Tuesday, January 04, 2011

Google and the limits of tweaking

Late last year, several observers wrote about what they believe is deterioration in the quality of Google's search results:
Content providers have been trying to "game" Google's results ever since Google became a serious search engine player, but Google has always been able to adapt its algorithms to keep the best results coming up at the top. Now, however, it looks like the gamers are winning, and that's opening the door for other search engines.

This may not be a perfect, or even a relevant, analogy, but it may help explain what Google is facing. 25 years ago, Kurzweil was the only company that could read and convert virtually any typeface to ASCII (OCR, or optical character recognition). They did it by having the machine operator scan in examples of the material to be converted, and then individually identify each character ("this is an "L"...this is an "I"...this is a lower-case "i") until the reader could understand the test set. Then, the operator could scan in the complete set of documents, and the Kurzweil device would read and convert them. However, there were always characters that it still couldn't read, and the operator would have to stop and correct the mistakes. These corrections would further train the system.
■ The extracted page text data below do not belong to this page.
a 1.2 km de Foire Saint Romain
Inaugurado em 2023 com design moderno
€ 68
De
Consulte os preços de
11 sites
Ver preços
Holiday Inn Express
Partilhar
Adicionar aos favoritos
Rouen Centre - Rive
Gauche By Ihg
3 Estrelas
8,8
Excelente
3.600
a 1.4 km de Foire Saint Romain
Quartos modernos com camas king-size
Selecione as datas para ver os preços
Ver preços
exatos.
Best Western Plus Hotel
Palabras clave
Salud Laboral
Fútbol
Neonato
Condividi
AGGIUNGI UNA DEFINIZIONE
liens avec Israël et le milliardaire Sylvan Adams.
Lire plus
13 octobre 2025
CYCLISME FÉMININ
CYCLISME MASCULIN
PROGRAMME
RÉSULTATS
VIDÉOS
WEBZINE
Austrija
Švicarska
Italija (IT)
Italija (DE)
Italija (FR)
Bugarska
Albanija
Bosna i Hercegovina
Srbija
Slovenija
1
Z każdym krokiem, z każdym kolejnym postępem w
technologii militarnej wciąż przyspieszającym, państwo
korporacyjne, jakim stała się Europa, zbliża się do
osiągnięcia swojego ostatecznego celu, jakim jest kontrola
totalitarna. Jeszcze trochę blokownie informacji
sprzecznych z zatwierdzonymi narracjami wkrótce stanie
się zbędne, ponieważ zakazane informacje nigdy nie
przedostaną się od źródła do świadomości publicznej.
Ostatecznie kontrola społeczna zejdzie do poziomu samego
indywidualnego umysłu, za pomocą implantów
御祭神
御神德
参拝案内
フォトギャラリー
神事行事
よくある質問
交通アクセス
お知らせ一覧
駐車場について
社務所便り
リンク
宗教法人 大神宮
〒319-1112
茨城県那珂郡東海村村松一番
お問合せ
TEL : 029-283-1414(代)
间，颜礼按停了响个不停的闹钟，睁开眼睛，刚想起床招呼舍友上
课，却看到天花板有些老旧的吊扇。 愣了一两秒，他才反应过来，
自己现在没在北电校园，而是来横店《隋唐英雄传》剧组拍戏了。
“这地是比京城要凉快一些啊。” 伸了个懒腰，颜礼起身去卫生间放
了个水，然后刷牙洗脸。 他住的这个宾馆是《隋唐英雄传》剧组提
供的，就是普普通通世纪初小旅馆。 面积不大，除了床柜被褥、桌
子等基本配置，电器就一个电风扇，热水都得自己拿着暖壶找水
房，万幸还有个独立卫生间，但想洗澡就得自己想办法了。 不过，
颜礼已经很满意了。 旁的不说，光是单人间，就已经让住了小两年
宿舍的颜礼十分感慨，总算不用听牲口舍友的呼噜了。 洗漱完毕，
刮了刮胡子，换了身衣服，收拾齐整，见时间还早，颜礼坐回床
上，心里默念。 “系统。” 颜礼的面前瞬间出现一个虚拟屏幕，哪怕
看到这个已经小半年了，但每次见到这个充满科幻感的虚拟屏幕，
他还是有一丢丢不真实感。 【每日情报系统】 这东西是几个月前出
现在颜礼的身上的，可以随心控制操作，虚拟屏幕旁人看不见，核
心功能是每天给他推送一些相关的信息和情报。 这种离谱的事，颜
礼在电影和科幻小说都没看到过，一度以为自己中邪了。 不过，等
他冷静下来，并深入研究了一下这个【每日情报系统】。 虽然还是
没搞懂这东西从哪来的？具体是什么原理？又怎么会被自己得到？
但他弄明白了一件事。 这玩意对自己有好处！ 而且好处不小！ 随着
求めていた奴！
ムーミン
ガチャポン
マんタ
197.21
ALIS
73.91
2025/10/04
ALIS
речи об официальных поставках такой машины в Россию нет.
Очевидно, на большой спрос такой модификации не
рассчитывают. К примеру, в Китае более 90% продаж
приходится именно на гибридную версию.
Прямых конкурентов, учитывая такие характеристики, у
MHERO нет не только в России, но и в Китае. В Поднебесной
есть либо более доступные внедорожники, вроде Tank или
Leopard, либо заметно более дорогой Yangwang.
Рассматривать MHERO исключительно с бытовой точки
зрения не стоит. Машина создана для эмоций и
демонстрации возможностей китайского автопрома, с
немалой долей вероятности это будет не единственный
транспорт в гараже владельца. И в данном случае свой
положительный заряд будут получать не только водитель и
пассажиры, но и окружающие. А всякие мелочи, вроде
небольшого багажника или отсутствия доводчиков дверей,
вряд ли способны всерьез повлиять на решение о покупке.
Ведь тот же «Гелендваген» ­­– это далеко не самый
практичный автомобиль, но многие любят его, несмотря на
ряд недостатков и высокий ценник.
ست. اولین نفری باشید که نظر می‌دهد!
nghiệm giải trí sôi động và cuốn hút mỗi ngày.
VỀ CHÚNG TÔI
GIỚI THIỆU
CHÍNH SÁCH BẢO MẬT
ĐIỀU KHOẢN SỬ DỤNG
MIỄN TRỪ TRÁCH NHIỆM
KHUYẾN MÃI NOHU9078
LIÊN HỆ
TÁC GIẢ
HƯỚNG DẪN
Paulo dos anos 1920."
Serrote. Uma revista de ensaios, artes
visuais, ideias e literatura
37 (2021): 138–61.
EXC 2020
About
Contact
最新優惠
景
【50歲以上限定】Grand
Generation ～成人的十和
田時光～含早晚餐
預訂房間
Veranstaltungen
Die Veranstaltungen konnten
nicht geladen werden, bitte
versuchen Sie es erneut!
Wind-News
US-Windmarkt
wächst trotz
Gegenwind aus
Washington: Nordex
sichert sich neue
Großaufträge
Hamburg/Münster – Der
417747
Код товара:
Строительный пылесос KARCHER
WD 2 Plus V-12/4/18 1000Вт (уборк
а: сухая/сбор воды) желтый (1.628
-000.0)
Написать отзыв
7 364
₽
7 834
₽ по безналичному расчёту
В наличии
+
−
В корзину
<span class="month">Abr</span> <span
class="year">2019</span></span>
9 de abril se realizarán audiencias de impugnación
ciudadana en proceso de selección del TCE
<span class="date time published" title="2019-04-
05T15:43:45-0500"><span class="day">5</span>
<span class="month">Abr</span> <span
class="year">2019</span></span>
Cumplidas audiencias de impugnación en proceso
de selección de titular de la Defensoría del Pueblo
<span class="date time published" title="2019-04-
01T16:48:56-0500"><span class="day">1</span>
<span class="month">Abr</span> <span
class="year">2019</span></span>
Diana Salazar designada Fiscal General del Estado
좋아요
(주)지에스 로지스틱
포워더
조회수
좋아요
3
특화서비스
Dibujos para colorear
The Kurzweil system could only recognize a limited number of typefaces at a time, because it would get confused. Over time, more training and corrections actually led to lower accuracy, as the system could no longer distinguish between similar characters such as "e", "o" and "q", "E" and "F", "D" and "O", or "I", "i", "L", "l" and "1". Early systems relied on character shapes alone and didn't use dictionaries or context checks. As a result, at some point the operator had to discard the training set and train the device all over again.

True algorithmic recognition systems from Palantir/Calera eventually solved the problem and were able to read the vast majority of typefaces without any training. Eventually, through acquisitions and mergers, the technologies of Kurzweil and Palantir/Calera fell under one roof at ScanSoft, and are currently sold as OmniPage 17 by Nuance.

My point is that the training technology of Kurzweil eventually reached its limit. Even after adding the best fixes the company could think of, its technology was eventually supplanted by algorithimically-based shape recognition, augmented with dictionaries and context analysis. Google could now face the same challenge. Having tweaked and augmented its search algorithms for years, it may no longer be able to keep up with attempts to game its system. In order to truly fix the problem, Google may have to either switch to a fundamentally different search and filtering technology, or bolt on a radically different approach, such as social searching.

As the Kurzweil case suggests, technologies have limits, and once those limits are reached, it may take radical, not just incremental, changes to the technologies in order to either get further improvements or to avoid going backward.